We've had threads on the Yazidis (or Yezidi) before, but none on the tragic fate of the Mandeans of Iraq.
That link goes to a New York Times article detailing the Mandean community of southern Iraq. They're dying out, thanks to the war.
For 2,000 years or more, they've lived in the marshlands of southern Iraq and Iran, refusing to bear arms, revering John the Baptist and facing persecution on a scale that's slightly hard to imagine.
First, Saddam Hussein drained the marshes where they live, killing every growing thing and depriving the area of water.
Then, the coalition invaded, unleashing chaos. Because they're neither Muslim nor Christian, they have no real outside support, and nowhere to go:
When American forces invaded in 2003, there were probably 60,000 Mandeans in Iraq; today, fewer than 5,000 remain.

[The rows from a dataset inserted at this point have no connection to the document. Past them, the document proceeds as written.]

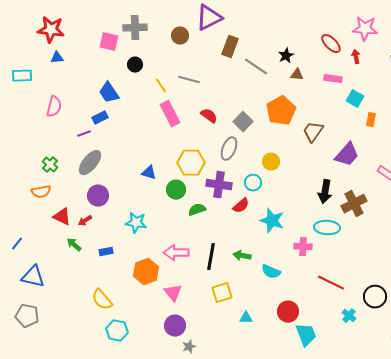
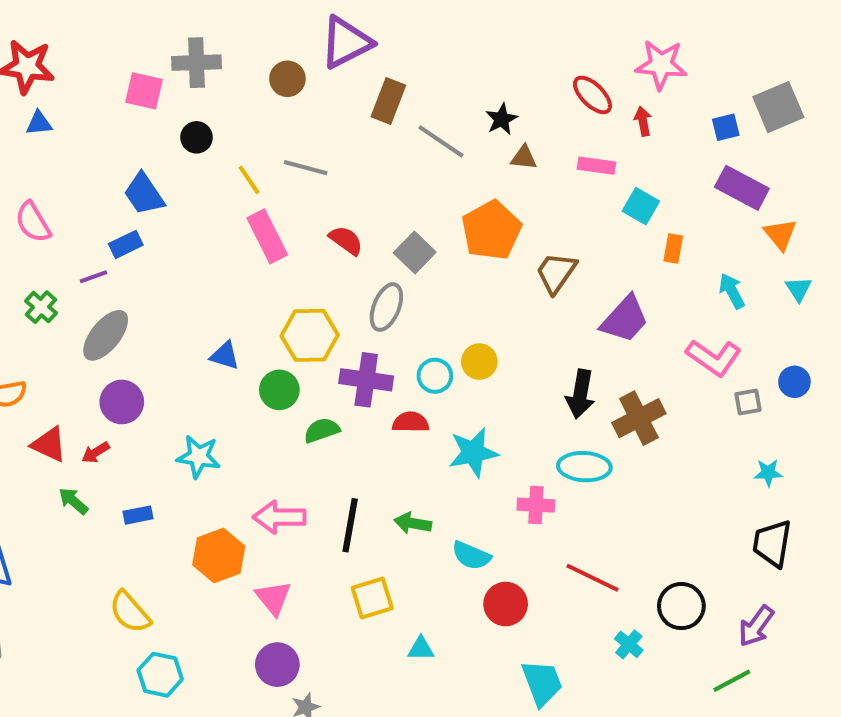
pink semicircle: (54, 107) -> (33, 222), turned 135
yellow circle: (271, 162) -> (479, 362), moved
green cross: (50, 165) -> (41, 307), moved
red semicircle: (241, 206) -> (411, 422), turned -138
cyan star: (272, 221) -> (473, 452), turned -30
red circle: (288, 312) -> (506, 604), moved

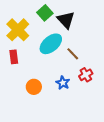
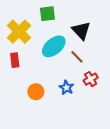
green square: (45, 13) -> (47, 14), turned 35
black triangle: (66, 20) -> (81, 31), moved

Like millions of other Iraqis, those who managed to escape have become refugees, primarily in Syria and Jordan, with smaller numbers in Australia, Indonesia, Sweden and Yemen.

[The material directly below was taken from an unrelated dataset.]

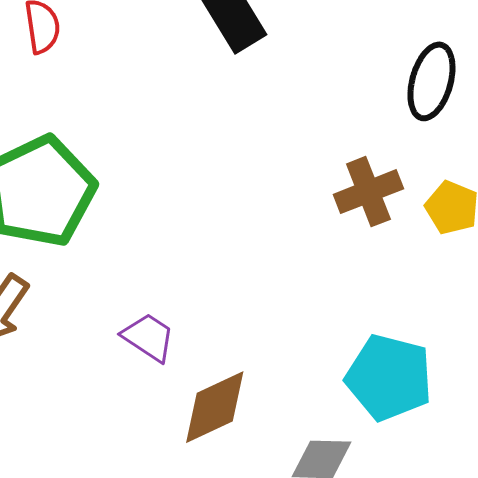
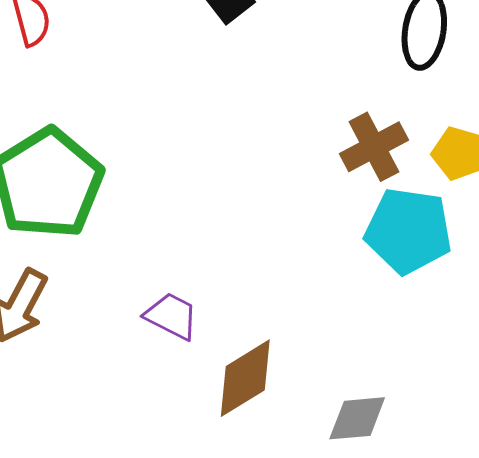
cyan pentagon: (389, 377) -> (408, 231), moved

Unlike Christian and Muslim refugees, the Mandeans do not belong to a larger religious community that can provide them with protection and aid. Fundamentally alone in the world, the Mandeans are even more vulnerable and fewer than the Yazidis, another Iraqi minority that has suffered tremendously, since the latter have their own villages in the generally safer north, while the Mandeans are scattered in pockets around the south. They are the only minority group in Iraq without a safe enclave.

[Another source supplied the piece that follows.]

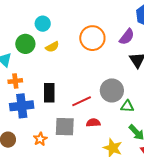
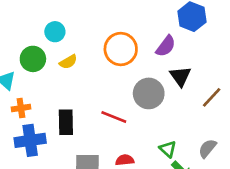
gray circle: (112, 90) -> (149, 93), moved
red line: (82, 101) -> (114, 117), moved, turned 48
green triangle: (127, 106) -> (168, 149), moved, turned 40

You can read more about their beliefs and history here, at the Encyclopaedia of the Orient:
One of the texts of the Mandeans tell about a flight of a group called 'Nasoreans', from areas that probably were in today's Jordan, to the Mesopotamian region, in the times of the Jewish wars following the destruction of Jerusalem in year 70 CE. The Mandeans appears first to have gained a strong position in Babylon, but lost this with the appearance of the Sassinids in year 226. In the time of Mani, there have been contacts between him and the Mandeans, resulting in both love and hate.
With the arrival of Islam in Iraq in 636, the Mandeans were considered as the third 'people of the book', as the mysterious Sabians of the Koran.
But the Mandeans still faced a difficult relationship with Islam, and Muhammad is in their writings called the 'demon Bizbat'.